The endless debate over routine mammograms is getting another kick from an analysis that sharply questions whether the test really does what it's supposed to.
Dr. H. Gilbert Welch, coauthor of the analysis of mammography's impact, which was just published in The New England Journal of Medicine, tell Shots that the aim was to "get down to a very basic question."
That is, do annual mammograms among women over 40 discover early-stage breast cancers that can be treated so that they never become deadlier late-stage tumors?
Welch, of Dartmouth Medical School, and coauthor Dr. Archie Bleyer of the Oregon Health and Science University, analyzed 30 years of data on breast cancer incidence.
"And what we see is a dramatic increase — a doubling — in the amount of early-stage cancer," Welch says. "But we don't see a corresponding decrease in the amount of late-stage cancer."
They say this means mammography isn't catching many advanced breast cancers — even though it's very good at catching early tumors.
Too good, perhaps. The duo says many of the early tumors revealed by mammography don't need to be treated at all. Doctors call that "overdiagnosis."
Welch says more than 1 million women have been overdiagnosed with breast cancer over the past 30 years. And the problem continues.
"Seventy thousand women a year are overdiagnosed and treated unnecessarily for breast cancer," Welch says.
This all may come as a shock to many women — and their doctors.

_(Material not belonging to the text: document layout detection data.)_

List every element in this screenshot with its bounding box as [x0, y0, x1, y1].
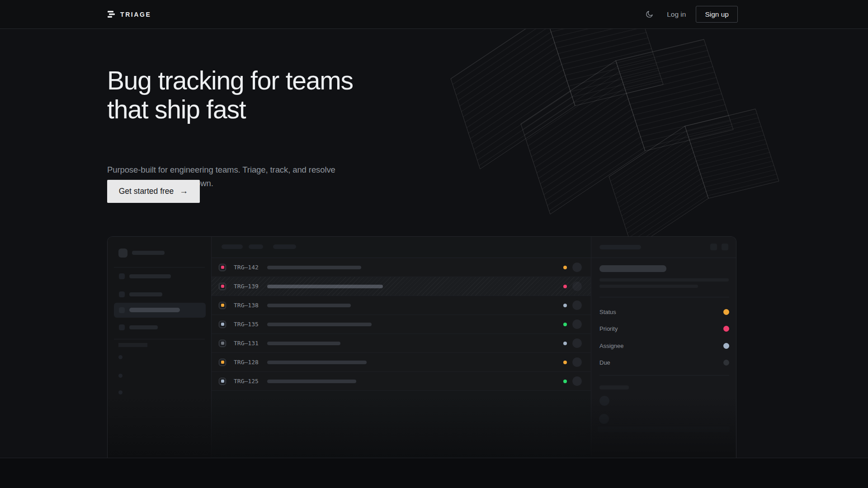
due-value-dot — [723, 360, 729, 366]
mockup-detail-panel: Status Priority Assignee Due — [591, 237, 736, 458]
issue-title-skeleton — [267, 361, 367, 364]
mockup-sidebar — [108, 237, 212, 458]
issue-status-dot — [563, 342, 567, 345]
sidebar-nav-label-skeleton — [129, 292, 162, 296]
sidebar-list-dot-skeleton — [118, 374, 123, 378]
issue-title-skeleton — [267, 380, 356, 383]
theme-toggle-button[interactable] — [642, 7, 657, 22]
issue-row-meta — [563, 319, 582, 329]
panel-divider — [599, 375, 729, 375]
issue-row-meta — [563, 282, 582, 291]
issue-id: TRG–138 — [234, 302, 262, 309]
page-footer — [0, 458, 868, 488]
sidebar-nav-icon-skeleton — [119, 273, 125, 279]
panel-action-button-skeleton — [722, 244, 728, 250]
issue-id: TRG–131 — [234, 340, 262, 347]
issue-status-dot — [563, 266, 567, 269]
panel-divider — [599, 297, 729, 297]
triage-logo-icon — [107, 10, 115, 18]
issue-avatar-skeleton — [572, 319, 582, 329]
issue-type-badge — [219, 359, 226, 366]
workspace-icon-skeleton — [118, 249, 127, 258]
comment-avatar-skeleton — [599, 396, 609, 406]
brand-name: TRIAGE — [120, 11, 151, 18]
panel-action-button-skeleton — [710, 244, 717, 250]
brand-logo[interactable]: TRIAGE — [107, 10, 151, 18]
issue-type-badge — [219, 340, 226, 347]
issue-status-dot — [563, 361, 567, 364]
sidebar-nav-label-skeleton — [129, 308, 180, 312]
sidebar-divider — [114, 267, 205, 267]
assignee-value-dot — [723, 343, 729, 349]
get-started-button[interactable]: Get started free → — [107, 180, 200, 203]
top-nav: TRIAGE Log in Sign up — [0, 0, 868, 29]
issue-description-skeleton — [599, 278, 729, 282]
issue-title-skeleton — [267, 304, 351, 307]
issue-type-dot — [221, 285, 224, 288]
issue-title-skeleton — [267, 342, 340, 345]
comment-avatar-skeleton — [599, 414, 609, 424]
issue-avatar-skeleton — [572, 300, 582, 310]
issue-row-meta — [563, 300, 582, 310]
issue-avatar-skeleton — [572, 263, 582, 272]
issue-id: TRG–128 — [234, 359, 262, 366]
sidebar-list-dot-skeleton — [118, 355, 123, 359]
issue-type-dot — [221, 304, 224, 307]
list-tab-skeleton — [222, 244, 243, 249]
sidebar-divider — [114, 339, 205, 339]
get-started-label: Get started free — [119, 187, 174, 196]
issue-row: TRG–131 — [212, 334, 591, 353]
moon-icon — [645, 10, 654, 19]
comment-body-skeleton — [598, 427, 730, 432]
field-status: Status — [599, 307, 729, 316]
field-label: Status — [599, 309, 616, 315]
hero-title-line1: Bug tracking for teams — [107, 66, 353, 95]
issue-row: TRG–138 — [212, 296, 591, 315]
nav-actions: Log in Sign up — [642, 6, 738, 23]
signup-button[interactable]: Sign up — [696, 6, 738, 23]
issue-avatar-skeleton — [572, 282, 582, 291]
issue-avatar-skeleton — [572, 376, 582, 386]
issue-type-badge — [219, 264, 226, 271]
mockup-issue-list: TRG–142 TRG–139 — [212, 237, 591, 458]
arrow-right-icon: → — [179, 187, 188, 195]
field-assignee: Assignee — [599, 341, 729, 350]
landing-page: TRIAGE Log in Sign up — [0, 0, 868, 488]
login-link[interactable]: Log in — [667, 10, 686, 19]
issue-row-meta — [563, 338, 582, 348]
issue-row: TRG–125 — [212, 372, 591, 391]
sidebar-section-label-skeleton — [118, 343, 147, 347]
issue-id: TRG–135 — [234, 321, 262, 328]
sidebar-nav-label-skeleton — [129, 274, 171, 278]
activity-label-skeleton — [599, 385, 629, 389]
issue-type-badge — [219, 321, 226, 328]
issue-status-dot — [563, 304, 567, 307]
issue-row-selected: TRG–139 — [212, 277, 591, 296]
issue-type-dot — [221, 361, 224, 364]
panel-breadcrumb-skeleton — [599, 245, 641, 249]
issue-row-meta — [563, 376, 582, 386]
sidebar-list-dot-skeleton — [118, 390, 123, 394]
issue-row-meta — [563, 263, 582, 272]
issue-type-dot — [221, 266, 224, 269]
sidebar-nav-icon-skeleton — [119, 324, 125, 330]
issue-description-skeleton — [599, 285, 698, 288]
issue-status-dot — [563, 285, 567, 288]
list-tab-skeleton — [273, 244, 296, 249]
issue-row: TRG–135 — [212, 315, 591, 334]
issue-list-header — [212, 237, 591, 258]
hero-title: Bug tracking for teamsthat ship fast — [107, 66, 353, 124]
issue-row: TRG–142 — [212, 258, 591, 277]
issue-status-dot — [563, 323, 567, 326]
issue-type-badge — [219, 302, 226, 309]
issue-type-dot — [221, 342, 224, 345]
sidebar-nav-label-skeleton — [129, 325, 158, 329]
issue-avatar-skeleton — [572, 338, 582, 348]
issue-title-skeleton — [267, 323, 372, 326]
issue-type-badge — [219, 283, 226, 290]
top-nav-inner: TRIAGE Log in Sign up — [107, 0, 738, 28]
issue-id: TRG–142 — [234, 264, 262, 271]
issue-type-badge — [219, 378, 226, 385]
hero-title-line2: that ship fast — [107, 95, 353, 124]
sidebar-nav-icon-skeleton — [119, 307, 125, 313]
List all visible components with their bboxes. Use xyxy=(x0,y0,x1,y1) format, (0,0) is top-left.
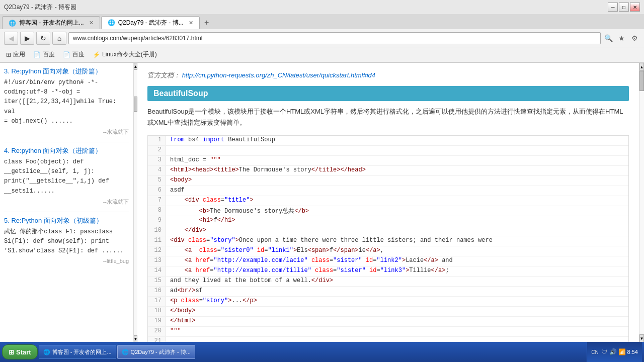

No other diagnostic test has been more aggressively promoted than mammography — or, lately, been so controversial, with the possible exception of PSA tests for prostate cancer.
"Whenever I see a paper like this, I say, 'Oh, boy, here we go again!' " says Dr. Carol Lee, a breast-imaging specialist at Memorial Sloan-Kettering Cancer Center in New York City.
The ACR's main criticism is that Welch and Bleyer don't account for what the radiologists say was a steady increase in the incidence of invasive breast cancer. They say that can explain why mammography didn't lower the incidence of advanced breast cancer more.
Welch rejects that claim. "Why was breast cancer incidence so stable in the late '70s, only to shoot up in the 1980s — the very time mammography was introduced?" he writes in an email. "Why didn't incidence rise dramatically in women under 40 — those not exposed to screening?"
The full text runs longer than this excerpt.